Avec le FOISA, la véracité des informations livrées sur Internet deviendrait un principe sanctionné pénalement.
La transparence et la crédibilité des bases Whois sont au cœur du débat. Les "fraudeurs" ne dévoilent généralement pas leur véritable identité et fournissent aux bureaux d’enregistrement de fausses coordonnées afin de se soustraire à toute poursuite judiciaire ou extra-judiciaire. Pire, ces manœuvres peuvent parfois constituer une usurpation d’identité intentionnelle.

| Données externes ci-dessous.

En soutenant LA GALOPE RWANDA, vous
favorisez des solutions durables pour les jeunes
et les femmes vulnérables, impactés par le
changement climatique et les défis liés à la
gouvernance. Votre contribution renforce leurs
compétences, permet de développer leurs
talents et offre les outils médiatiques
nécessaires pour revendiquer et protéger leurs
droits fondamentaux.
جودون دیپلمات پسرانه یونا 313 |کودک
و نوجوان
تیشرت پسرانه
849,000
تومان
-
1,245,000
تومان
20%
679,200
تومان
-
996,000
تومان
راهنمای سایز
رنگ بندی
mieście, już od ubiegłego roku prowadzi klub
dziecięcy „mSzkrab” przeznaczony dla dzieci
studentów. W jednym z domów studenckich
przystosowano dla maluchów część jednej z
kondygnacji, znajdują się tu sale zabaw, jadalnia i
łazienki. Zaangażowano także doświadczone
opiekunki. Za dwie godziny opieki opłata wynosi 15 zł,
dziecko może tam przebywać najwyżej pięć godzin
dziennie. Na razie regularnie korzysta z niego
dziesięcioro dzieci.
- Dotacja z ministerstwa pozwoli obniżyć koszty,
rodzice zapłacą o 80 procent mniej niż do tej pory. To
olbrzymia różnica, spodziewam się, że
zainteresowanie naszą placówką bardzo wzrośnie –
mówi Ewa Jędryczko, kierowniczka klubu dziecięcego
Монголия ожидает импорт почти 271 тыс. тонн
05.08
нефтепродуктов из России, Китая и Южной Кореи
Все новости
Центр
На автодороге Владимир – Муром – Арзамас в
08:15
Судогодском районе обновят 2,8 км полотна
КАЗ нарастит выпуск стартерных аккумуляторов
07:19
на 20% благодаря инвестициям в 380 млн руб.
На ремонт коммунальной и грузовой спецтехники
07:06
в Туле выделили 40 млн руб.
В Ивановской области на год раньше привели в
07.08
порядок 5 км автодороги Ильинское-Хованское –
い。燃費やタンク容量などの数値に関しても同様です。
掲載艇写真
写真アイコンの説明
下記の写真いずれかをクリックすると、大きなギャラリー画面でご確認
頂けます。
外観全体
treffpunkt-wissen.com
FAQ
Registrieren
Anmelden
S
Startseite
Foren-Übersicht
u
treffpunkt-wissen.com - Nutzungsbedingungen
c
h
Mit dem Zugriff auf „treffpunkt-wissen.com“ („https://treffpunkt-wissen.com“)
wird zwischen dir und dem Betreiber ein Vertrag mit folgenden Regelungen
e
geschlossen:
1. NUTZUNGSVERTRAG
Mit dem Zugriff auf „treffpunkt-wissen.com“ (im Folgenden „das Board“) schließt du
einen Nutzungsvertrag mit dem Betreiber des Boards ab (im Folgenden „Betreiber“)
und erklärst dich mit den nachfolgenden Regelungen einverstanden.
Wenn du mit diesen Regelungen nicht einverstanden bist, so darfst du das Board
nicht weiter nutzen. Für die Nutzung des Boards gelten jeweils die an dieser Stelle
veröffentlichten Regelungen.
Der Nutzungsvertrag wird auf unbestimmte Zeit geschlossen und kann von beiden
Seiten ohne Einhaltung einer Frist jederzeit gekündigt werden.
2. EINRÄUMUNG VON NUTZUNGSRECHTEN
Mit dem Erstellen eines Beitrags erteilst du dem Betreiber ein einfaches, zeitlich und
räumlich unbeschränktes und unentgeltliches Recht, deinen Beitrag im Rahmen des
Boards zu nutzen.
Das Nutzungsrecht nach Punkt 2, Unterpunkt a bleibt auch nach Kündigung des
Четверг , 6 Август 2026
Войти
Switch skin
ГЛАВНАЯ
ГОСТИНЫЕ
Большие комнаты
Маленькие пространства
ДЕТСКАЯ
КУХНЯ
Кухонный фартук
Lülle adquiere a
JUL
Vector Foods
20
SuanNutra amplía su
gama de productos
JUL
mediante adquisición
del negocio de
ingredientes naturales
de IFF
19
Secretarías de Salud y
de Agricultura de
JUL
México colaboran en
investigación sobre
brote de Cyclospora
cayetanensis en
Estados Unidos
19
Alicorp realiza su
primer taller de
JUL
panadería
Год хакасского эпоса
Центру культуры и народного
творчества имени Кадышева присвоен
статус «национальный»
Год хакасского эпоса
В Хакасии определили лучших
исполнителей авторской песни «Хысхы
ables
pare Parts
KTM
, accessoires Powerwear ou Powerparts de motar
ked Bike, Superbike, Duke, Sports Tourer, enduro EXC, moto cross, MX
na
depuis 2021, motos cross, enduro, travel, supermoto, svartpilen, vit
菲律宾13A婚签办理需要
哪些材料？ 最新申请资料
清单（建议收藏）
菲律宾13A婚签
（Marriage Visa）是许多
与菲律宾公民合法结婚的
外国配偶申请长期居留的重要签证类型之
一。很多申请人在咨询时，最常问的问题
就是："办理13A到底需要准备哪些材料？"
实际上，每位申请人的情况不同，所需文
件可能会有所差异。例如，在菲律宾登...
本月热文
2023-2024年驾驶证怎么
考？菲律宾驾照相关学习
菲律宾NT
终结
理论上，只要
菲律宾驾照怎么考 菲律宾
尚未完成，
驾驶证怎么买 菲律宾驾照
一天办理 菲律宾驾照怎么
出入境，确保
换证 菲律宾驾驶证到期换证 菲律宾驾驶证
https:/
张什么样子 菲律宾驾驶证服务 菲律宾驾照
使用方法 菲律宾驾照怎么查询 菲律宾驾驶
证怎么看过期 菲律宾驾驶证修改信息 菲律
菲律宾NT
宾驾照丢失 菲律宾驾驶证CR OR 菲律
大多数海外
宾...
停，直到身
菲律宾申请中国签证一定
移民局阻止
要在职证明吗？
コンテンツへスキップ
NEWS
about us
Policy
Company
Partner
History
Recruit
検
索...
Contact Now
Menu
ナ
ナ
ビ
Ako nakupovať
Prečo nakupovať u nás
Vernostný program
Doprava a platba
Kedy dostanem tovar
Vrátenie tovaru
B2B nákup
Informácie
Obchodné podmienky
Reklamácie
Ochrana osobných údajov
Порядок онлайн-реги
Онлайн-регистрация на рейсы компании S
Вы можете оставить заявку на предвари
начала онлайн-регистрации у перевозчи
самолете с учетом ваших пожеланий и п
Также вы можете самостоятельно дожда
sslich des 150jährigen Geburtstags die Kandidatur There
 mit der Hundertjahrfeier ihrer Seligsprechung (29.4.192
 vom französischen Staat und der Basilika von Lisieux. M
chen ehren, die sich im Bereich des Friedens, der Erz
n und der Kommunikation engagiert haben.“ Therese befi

L’ambition du FOISA réside dans une volonté farouche de prévenir les actes constitutifs d’atteinte aux propriétés intellectuelles. Pour mettre fin à ces pratiques, ou à tout le moins en modérer l’ampleur actuelle, le texte propose de taxer automatiquement de mauvaise foi toute personne ayant fourni de fausses informations en ligne.
Sur le terrain des sanctions, la personne poursuivie pour des faits en relation avec la fourniture de faux renseignements sur son identité risquerait d’ajouter jusqu’à sept ans d’emprisonnement au quantum prévu pour les infractions connexes dont il serait reconnu auteur (par exemple en application du TDNA).
Le texte fait l'objet de virulentes critiques sur le terrain du droit à l'anonymat, à la liberté d'expression et plus généralement des libertés individuelles.